Apart from the images, every record here needs to be copied exactly.

DATA SHOWN =>
——————

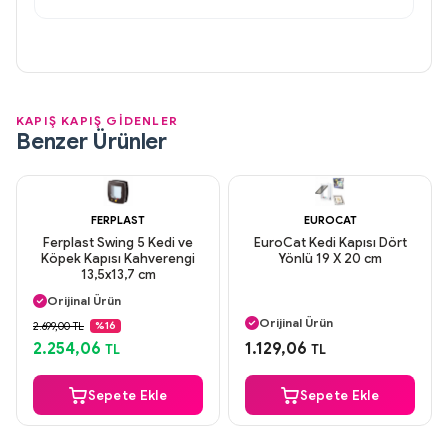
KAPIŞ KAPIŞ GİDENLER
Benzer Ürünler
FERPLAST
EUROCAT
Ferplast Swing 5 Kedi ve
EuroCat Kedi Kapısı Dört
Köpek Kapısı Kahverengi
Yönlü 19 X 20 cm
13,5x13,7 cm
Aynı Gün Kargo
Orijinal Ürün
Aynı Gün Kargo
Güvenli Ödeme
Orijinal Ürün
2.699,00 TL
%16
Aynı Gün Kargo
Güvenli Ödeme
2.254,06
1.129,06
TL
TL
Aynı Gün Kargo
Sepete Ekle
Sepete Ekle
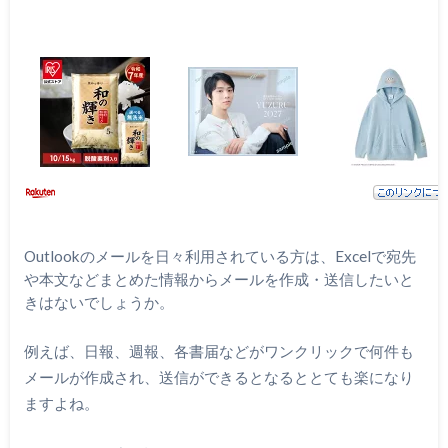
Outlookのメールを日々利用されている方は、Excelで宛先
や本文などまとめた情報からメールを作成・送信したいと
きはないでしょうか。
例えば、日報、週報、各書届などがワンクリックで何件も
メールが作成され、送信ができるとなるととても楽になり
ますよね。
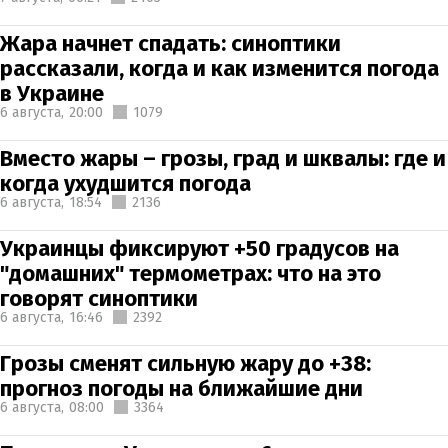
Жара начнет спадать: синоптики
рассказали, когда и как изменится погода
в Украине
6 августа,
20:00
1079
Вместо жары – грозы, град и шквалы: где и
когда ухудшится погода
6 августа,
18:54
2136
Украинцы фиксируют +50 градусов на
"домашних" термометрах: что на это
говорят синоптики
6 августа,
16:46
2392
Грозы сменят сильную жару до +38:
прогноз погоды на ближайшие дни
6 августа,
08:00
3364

——————

EXPECTED ANSWER =>
KAPIŞ KAPIŞ GİDENLER
Benzer Ürünler
FERPLAST
EUROCAT
Ferplast Swing 5 Kedi ve
EuroCat Kedi Kapısı Dört
Köpek Kapısı Kahverengi
Yönlü 19 X 20 cm
13,5x13,7 cm
Aynı Gün Kargo
Orijinal Ürün
Aynı Gün Kargo
Güvenli Ödeme
Orijinal Ürün
2.699,00 TL
%16
Aynı Gün Kargo
Güvenli Ödeme
2.254,06
1.129,06
TL
TL
Aynı Gün Kargo
Sepete Ekle
Sepete Ekle
Outlookのメールを日々利用されている方は、Excelで宛先
や本文などまとめた情報からメールを作成・送信したいと
きはないでしょうか。
例えば、日報、週報、各書届などがワンクリックで何件も
メールが作成され、送信ができるとなるととても楽になり
ますよね。
Жара начнет спадать: синоптики
рассказали, когда и как изменится погода
в Украине
6 августа,
20:00
1079
Вместо жары – грозы, град и шквалы: где и
когда ухудшится погода
6 августа,
18:54
2136
Украинцы фиксируют +50 градусов на
"домашних" термометрах: что на это
говорят синоптики
6 августа,
16:46
2392
Грозы сменят сильную жару до +38:
прогноз погоды на ближайшие дни
6 августа,
08:00
3364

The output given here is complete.